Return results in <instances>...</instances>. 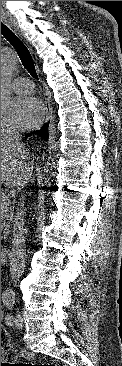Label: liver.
<instances>
[{
  "instance_id": "6515ba94",
  "label": "liver",
  "mask_w": 122,
  "mask_h": 366,
  "mask_svg": "<svg viewBox=\"0 0 122 366\" xmlns=\"http://www.w3.org/2000/svg\"><path fill=\"white\" fill-rule=\"evenodd\" d=\"M34 163L27 151L26 157L17 148L8 145L1 133V184L9 187L25 186L32 178Z\"/></svg>"
}]
</instances>
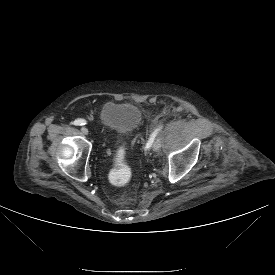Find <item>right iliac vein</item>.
<instances>
[{
  "label": "right iliac vein",
  "instance_id": "right-iliac-vein-1",
  "mask_svg": "<svg viewBox=\"0 0 275 275\" xmlns=\"http://www.w3.org/2000/svg\"><path fill=\"white\" fill-rule=\"evenodd\" d=\"M81 132H82L83 134L87 135L89 131H88V129H87L86 127H82V128H81Z\"/></svg>",
  "mask_w": 275,
  "mask_h": 275
}]
</instances>
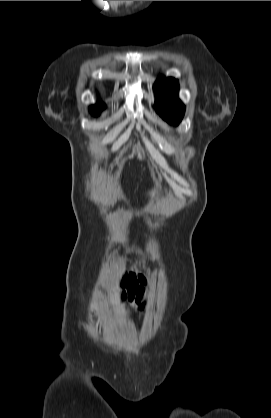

# # # #

* WORK TASK *
If a picture falls within the lines from the one containing "Find <item>right iliac vein</item>." through the end of the material, leave it out while repeating those lines exactly.

* WRITTEN SOLUTION *
Find <item>right iliac vein</item>.
<instances>
[{
  "label": "right iliac vein",
  "instance_id": "right-iliac-vein-1",
  "mask_svg": "<svg viewBox=\"0 0 275 275\" xmlns=\"http://www.w3.org/2000/svg\"><path fill=\"white\" fill-rule=\"evenodd\" d=\"M81 132H82L83 134L87 135L89 131H88V129H87L86 127H82V128H81Z\"/></svg>",
  "mask_w": 275,
  "mask_h": 275
}]
</instances>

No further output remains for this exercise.